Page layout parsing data
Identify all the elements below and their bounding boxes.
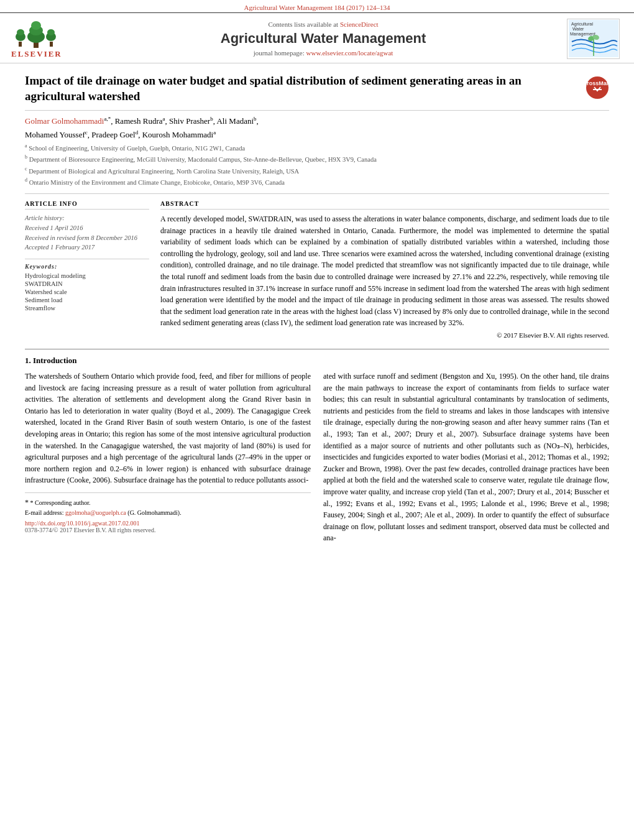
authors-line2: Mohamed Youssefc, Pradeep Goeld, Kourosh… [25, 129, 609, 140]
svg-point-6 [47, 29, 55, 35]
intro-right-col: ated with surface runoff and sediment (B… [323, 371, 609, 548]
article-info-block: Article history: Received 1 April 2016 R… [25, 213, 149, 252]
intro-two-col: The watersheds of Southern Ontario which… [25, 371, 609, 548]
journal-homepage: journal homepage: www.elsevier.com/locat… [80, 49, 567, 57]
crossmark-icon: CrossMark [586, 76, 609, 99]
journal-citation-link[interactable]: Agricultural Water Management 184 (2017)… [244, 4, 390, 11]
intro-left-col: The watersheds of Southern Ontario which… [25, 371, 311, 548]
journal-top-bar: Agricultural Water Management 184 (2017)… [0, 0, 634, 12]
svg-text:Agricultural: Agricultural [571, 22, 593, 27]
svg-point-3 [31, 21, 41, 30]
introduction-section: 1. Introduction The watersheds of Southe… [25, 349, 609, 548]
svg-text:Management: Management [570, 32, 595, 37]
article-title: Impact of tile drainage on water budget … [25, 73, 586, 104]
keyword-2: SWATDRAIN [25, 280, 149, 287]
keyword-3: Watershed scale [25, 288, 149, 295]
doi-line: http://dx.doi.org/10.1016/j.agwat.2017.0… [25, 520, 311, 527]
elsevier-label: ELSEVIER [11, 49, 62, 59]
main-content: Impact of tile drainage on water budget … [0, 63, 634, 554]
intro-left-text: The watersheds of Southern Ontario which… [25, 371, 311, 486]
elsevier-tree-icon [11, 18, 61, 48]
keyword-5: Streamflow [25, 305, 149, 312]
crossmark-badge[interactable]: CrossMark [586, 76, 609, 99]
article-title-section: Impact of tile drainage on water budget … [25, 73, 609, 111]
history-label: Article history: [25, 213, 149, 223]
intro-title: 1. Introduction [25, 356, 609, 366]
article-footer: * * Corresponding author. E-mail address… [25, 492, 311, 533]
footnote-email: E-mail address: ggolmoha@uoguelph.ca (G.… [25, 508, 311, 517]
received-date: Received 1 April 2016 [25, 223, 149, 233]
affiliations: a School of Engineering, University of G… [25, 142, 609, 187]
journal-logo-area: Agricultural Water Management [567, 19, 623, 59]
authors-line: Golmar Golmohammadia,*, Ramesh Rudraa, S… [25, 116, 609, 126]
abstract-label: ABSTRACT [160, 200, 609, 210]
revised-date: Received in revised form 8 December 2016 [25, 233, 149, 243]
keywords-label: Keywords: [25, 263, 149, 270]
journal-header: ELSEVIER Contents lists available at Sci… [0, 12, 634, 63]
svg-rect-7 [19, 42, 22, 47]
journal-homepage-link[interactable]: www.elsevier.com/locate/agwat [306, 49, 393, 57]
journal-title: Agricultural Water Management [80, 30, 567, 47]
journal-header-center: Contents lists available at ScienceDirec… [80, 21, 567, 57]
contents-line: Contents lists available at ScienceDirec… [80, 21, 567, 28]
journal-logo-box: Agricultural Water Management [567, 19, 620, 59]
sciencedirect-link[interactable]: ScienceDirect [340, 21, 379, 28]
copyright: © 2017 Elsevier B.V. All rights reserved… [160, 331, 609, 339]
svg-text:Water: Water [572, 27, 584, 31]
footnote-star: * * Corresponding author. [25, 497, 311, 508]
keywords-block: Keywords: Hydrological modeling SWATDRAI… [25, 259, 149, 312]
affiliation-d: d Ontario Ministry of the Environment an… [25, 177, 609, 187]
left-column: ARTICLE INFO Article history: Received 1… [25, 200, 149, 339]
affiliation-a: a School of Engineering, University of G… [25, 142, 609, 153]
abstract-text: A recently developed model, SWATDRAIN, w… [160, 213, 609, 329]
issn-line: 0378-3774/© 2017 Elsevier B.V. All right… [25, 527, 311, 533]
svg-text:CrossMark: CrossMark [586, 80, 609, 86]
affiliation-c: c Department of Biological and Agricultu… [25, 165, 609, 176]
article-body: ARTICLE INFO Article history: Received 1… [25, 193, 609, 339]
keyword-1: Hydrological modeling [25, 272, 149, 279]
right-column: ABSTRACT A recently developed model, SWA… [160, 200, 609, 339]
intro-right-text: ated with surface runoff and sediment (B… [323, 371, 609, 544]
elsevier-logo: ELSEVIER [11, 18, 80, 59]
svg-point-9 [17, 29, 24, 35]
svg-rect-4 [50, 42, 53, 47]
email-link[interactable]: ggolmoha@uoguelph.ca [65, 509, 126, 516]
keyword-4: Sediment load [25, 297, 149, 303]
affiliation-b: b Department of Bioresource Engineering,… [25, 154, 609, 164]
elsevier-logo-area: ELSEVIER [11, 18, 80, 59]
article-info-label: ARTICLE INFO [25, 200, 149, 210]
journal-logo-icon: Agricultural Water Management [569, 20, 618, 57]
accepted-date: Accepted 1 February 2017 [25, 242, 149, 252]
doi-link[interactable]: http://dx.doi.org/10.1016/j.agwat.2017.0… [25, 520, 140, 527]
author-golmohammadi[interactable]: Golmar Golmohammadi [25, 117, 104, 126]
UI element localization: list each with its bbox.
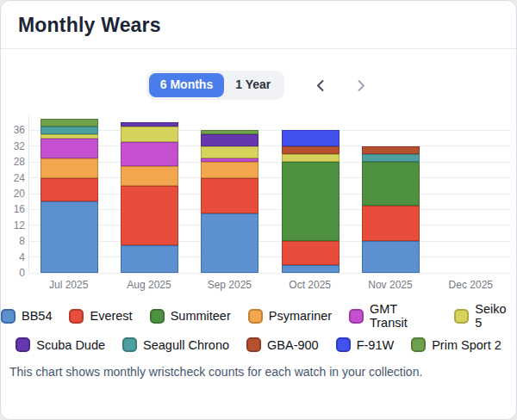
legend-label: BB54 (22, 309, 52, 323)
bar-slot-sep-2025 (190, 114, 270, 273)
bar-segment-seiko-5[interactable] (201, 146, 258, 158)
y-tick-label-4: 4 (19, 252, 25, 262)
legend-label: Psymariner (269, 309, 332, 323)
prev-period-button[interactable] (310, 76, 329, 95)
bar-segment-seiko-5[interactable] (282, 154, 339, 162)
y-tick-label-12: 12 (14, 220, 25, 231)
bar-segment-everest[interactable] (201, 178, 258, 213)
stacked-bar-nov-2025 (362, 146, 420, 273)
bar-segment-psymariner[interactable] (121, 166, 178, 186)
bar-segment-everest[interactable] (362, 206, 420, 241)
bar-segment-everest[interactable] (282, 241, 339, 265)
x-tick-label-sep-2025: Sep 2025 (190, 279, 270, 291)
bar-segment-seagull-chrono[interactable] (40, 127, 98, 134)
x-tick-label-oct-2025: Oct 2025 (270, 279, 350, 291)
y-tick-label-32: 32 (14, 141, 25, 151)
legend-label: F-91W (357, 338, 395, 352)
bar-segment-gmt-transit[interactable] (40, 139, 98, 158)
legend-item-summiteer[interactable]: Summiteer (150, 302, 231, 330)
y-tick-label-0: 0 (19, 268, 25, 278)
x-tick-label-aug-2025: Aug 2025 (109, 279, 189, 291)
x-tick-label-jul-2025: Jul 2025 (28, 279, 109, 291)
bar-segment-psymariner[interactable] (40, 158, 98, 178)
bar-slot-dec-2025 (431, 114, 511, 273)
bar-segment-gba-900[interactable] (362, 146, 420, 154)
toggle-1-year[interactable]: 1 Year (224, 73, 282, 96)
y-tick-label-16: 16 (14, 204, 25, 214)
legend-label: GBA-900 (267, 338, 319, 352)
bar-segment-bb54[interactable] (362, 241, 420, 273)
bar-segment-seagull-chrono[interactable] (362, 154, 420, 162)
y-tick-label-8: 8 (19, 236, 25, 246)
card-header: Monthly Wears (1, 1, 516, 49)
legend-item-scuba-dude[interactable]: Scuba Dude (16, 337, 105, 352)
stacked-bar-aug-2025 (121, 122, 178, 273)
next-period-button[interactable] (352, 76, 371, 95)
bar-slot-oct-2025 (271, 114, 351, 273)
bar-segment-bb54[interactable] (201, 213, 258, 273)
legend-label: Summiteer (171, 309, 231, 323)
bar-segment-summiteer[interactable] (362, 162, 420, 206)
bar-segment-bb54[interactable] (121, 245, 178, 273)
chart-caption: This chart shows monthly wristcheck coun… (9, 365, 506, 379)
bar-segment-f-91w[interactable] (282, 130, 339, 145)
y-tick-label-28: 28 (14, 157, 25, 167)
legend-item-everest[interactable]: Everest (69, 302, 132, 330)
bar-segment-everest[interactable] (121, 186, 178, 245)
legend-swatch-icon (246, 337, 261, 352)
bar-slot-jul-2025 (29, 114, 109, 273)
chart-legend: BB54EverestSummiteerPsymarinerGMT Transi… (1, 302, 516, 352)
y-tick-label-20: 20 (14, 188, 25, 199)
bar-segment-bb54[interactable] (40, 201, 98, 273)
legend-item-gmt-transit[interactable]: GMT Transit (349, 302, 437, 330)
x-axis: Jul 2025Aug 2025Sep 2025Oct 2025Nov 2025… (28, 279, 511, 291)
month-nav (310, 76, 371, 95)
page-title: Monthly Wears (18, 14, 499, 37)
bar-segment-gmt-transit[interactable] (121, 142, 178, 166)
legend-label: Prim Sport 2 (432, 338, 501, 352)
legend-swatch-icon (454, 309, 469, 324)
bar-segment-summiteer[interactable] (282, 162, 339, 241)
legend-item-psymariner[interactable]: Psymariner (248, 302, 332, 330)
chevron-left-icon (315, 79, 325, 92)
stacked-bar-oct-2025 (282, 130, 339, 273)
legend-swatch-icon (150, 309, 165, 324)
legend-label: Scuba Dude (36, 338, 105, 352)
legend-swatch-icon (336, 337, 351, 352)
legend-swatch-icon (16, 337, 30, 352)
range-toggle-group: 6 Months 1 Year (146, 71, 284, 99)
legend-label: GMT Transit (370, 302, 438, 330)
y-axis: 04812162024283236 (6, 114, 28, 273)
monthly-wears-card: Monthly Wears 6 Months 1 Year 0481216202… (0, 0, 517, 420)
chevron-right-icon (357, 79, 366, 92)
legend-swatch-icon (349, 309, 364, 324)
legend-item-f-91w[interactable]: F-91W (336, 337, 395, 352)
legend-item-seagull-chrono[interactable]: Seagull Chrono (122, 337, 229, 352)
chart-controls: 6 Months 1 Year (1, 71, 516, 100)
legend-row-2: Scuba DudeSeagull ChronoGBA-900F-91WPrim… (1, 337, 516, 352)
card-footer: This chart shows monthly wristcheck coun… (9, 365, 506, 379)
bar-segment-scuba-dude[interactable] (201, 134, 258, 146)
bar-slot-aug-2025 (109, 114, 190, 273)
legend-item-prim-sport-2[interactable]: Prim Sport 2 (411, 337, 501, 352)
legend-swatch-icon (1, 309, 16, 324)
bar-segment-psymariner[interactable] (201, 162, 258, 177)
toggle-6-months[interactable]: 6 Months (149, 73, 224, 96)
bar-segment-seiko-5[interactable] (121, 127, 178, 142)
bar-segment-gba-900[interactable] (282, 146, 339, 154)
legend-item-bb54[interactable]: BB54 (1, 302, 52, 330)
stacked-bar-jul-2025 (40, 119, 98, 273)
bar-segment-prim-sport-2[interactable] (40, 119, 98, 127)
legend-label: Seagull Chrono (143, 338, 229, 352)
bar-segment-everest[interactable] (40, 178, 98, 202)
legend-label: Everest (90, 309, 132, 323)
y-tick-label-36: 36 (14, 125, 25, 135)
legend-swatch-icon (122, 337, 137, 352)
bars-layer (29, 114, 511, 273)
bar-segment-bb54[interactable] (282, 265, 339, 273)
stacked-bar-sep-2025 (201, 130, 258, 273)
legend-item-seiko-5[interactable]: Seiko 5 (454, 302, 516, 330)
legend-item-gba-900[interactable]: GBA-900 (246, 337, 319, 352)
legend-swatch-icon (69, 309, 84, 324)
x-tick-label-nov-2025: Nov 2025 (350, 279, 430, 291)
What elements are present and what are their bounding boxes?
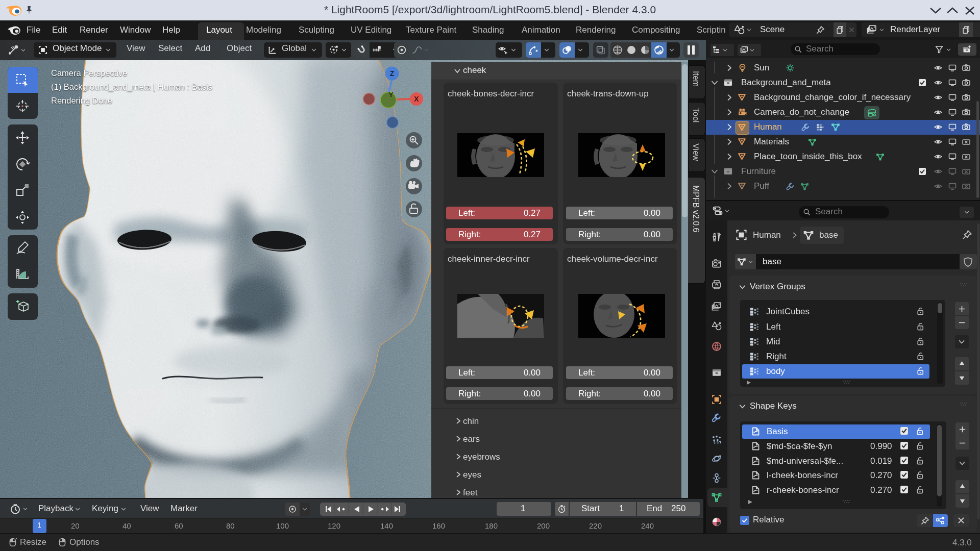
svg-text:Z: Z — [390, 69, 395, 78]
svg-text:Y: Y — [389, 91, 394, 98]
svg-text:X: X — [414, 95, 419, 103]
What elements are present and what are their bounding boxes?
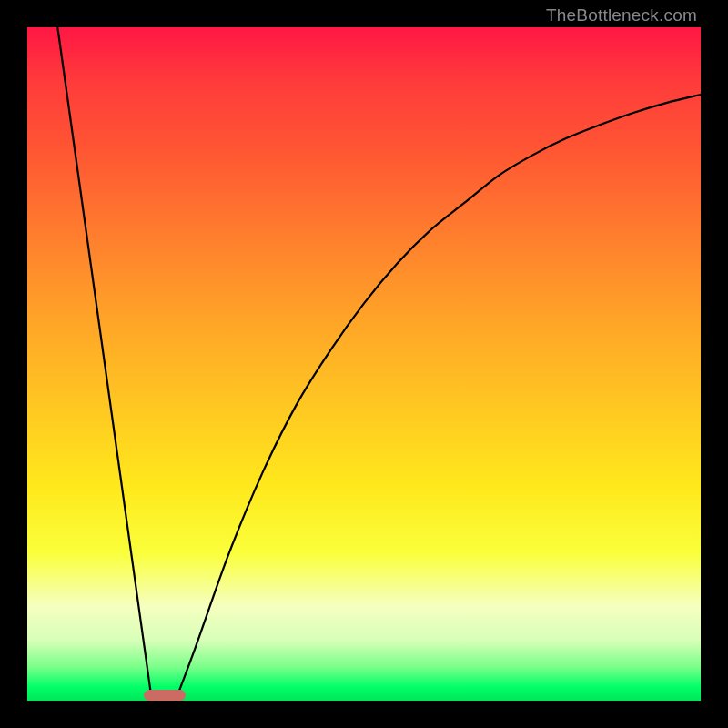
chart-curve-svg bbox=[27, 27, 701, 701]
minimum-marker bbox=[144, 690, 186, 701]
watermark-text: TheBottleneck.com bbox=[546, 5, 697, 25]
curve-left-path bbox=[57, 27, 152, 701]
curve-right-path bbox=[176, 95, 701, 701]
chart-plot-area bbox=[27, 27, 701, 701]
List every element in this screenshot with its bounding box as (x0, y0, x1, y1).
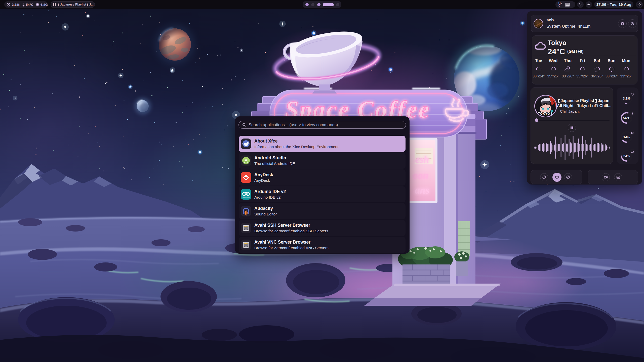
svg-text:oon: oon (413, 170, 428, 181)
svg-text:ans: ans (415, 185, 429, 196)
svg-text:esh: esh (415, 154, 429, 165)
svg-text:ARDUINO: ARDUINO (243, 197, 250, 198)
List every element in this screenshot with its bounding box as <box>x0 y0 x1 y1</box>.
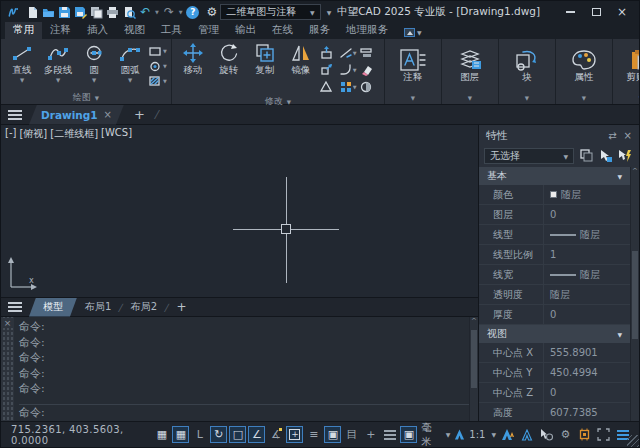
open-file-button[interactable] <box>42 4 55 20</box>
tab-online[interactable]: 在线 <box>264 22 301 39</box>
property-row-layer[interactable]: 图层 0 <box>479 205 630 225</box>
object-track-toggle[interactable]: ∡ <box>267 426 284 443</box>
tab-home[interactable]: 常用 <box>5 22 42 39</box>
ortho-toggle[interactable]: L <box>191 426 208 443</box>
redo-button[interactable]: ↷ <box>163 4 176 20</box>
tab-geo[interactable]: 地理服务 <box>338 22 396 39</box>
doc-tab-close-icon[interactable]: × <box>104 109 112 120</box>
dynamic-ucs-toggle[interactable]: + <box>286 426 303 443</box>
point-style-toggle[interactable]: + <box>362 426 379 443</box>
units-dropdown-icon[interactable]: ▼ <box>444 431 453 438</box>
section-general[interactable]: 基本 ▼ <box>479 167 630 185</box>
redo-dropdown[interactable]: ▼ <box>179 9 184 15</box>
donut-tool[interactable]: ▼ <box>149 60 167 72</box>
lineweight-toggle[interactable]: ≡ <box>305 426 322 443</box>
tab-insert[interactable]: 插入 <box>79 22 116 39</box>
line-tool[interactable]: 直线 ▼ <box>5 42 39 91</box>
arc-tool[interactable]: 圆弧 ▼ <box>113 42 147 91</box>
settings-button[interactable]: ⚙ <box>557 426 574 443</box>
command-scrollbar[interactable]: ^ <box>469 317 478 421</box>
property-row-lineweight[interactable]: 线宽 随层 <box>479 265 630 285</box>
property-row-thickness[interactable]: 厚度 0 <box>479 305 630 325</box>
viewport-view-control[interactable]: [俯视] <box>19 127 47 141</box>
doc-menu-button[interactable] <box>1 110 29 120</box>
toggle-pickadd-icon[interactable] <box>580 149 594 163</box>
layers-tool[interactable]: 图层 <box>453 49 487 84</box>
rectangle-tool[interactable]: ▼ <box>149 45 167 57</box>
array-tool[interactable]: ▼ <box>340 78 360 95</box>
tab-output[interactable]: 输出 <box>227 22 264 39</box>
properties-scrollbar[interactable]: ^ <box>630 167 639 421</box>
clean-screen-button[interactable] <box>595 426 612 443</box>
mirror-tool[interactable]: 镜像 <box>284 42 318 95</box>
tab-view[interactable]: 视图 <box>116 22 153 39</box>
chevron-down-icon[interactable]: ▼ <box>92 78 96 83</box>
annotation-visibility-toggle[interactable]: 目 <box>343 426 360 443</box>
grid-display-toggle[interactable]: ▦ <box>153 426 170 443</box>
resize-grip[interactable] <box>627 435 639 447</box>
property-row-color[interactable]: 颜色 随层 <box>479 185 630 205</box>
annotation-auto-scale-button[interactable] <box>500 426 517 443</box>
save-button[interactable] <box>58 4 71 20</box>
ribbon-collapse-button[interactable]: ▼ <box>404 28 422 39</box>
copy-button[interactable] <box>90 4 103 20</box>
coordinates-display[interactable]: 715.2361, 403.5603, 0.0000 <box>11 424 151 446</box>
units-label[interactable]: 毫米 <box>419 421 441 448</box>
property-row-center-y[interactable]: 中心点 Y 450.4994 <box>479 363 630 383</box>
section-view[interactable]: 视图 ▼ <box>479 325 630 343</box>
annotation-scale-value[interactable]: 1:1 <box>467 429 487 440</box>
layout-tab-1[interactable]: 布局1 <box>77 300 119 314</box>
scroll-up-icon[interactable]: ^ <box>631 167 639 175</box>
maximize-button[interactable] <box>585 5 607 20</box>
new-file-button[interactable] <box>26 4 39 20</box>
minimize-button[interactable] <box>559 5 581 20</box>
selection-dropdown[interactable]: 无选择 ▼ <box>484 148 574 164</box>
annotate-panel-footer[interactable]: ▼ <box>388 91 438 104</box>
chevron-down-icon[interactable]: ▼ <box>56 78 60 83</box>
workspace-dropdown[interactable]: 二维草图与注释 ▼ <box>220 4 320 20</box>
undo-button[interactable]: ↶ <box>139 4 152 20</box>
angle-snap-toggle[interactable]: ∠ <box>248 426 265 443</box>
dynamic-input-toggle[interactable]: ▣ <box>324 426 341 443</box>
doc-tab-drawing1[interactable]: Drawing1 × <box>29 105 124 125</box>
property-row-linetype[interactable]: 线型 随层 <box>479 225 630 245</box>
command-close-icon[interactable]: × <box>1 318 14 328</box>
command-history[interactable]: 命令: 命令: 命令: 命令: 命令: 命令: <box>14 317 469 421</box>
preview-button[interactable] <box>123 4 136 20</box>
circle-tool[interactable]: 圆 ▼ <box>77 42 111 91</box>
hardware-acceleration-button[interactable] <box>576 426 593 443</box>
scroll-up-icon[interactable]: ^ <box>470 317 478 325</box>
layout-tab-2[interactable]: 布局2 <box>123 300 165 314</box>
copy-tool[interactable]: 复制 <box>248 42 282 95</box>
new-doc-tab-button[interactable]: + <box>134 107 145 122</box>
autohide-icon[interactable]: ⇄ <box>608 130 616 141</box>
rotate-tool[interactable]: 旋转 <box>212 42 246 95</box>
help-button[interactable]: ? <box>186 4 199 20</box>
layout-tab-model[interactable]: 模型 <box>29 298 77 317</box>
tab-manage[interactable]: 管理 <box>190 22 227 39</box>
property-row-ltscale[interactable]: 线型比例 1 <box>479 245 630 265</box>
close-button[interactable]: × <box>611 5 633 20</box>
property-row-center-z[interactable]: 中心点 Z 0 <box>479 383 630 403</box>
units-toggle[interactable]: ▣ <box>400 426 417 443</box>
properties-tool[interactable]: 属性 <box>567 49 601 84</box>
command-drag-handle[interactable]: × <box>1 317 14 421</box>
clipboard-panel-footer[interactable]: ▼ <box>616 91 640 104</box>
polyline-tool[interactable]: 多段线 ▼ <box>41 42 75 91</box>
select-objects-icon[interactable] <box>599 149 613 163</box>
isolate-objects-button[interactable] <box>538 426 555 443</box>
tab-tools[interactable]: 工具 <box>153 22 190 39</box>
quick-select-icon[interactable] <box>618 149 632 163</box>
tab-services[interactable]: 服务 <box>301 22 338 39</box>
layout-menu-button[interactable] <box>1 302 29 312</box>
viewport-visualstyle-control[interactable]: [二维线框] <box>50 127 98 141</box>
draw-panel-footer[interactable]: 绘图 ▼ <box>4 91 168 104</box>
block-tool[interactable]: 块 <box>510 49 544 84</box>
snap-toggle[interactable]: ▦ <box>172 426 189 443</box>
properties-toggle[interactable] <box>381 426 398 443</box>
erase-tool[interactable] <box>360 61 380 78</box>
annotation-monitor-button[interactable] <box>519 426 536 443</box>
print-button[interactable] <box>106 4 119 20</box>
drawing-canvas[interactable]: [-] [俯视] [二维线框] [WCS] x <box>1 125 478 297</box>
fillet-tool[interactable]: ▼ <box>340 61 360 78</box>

• **PROBLEM STATEMENT**: The word "runoff" appears in how many lines of the records? Give the number only.

• **REPLY**: 2